Mission Statement

Our mission is to empower genomics researchers with an intelligent LLM model designed to streamline and simplify workflows

Problem

In genomics research today, there are hundreds of specialized tools designed for specific steps in the research process. While these tools are powerful, they are often hard to use and have steep learning curves. This makes the research process slower and more cumbersome, as researchers need to spend a lot of time just learning how to use these tools.

"I had to fly to Arizona for three days to learn how to use another tool”

-Microbiologist

"The tool isn’t user-friendly; it takes me a couple of iterations to get it right"

-Researcher

Solution

As a proof of concept of the feasibility of this vision, we've engineered a model capable of performing select genomics research workflows power through natural language processing

Dataset

The GUE dataset was utilized throughout the project as the sole training and evaluation source. This dataset had came directly from the DNA-BERT2 paper, and includes sequence information from humans, mice, yeast, and fungus. The GUE is largely balanced across all tasks, and includes fixed sequence lengths for each task ranging from 70 to 1000 base pairs. We primarily utilized four binary classification tasks (transcription factor prediction in mice, transcription factor prediction in humans, promoter site prediction, and epigenetic mark prediction), as well as two multi-class classification tasks (splice site prediction and COVID variant prediction.

How it works

The model combines a state of the art DNA encoder, DNABERT2, and a LLM decoder to intake sequence data and questions and output sensible, English-language responses. To connect the to models, it leverages a Querying Transformer, a lightweight transformer model that is trained to attend to the outputs of the encoder to find the most salient information in the encoder outputs and project them into a vector usable by the LLM.

Results

We evaluated various models to achieve performance levels close to the DNA-BERT2 encoder across genomics tasks, focusing on the GUE dataset. This included binary classification tasks like transcription factor prediction in mice and humans, promoter site prediction, and epigenetic mark prediction, as well as multi-class classification tasks like splice site prediction and COVID variant prediction. Using top-1 perplexity for prediction and metrics such as Matthew’s correlation coefficient (mcc) for binary tasks and F1 for multi-class tasks, we compared these values against standalone DNA-BERT2 model results.

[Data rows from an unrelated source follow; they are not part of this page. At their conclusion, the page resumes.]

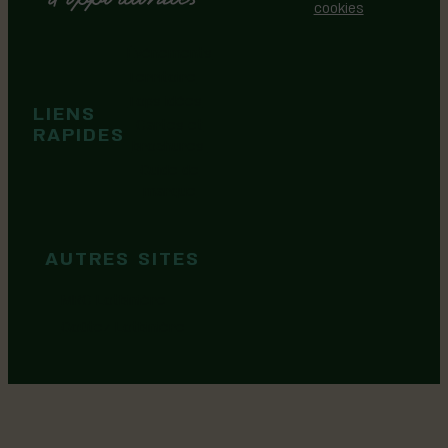
cookies
Événements
Territoire
Tops idées
LIENS
Cartes et
RAPIDES
brochures
Guide de
marque
AUTRES SITES
MRC Lotbinière
Goûtez Lotbinière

We first measured performance within the standalone straight-out-the-box LLM. We additionally trained the LLM with DNA-BERT2 with only a linear projection between the encoder and decoder being trained. Both the standalone LLM and a linear projection model between the encoder and decoder failed to infer any genomic information, with F1 and mcc values near 0 or at 0 for all tasks. This highlighted the need for advanced techniques to transfer genomic syntax knowledge. We then tested a Q-Former model and a parameter-efficient fine-tuning (LORA) model, both trained and evaluated on single genomic classification tasks. We found that LORA showed generally better performance at the cost of longer training time.

We then looked at training the Q-Former model and the LORA model with multiple binary tasks all at once, and evaluating all the tasks the model was trained on. Training the Q-Former in such manner removed any syntactic genomic language knowledge the model had. Training the LORA model on multiple binary tasks simultaneously significantly enhanced performance, nearing encoder-level metrics for epigenetic mark prediction, promoter prediction, and transcription factor prediction. Overall, our study demonstrates the feasibility of transferring DNA encoder knowledge to LLMs using multi-modal vision architectures, allowing a single model to handle multiple genomics tasks effectively.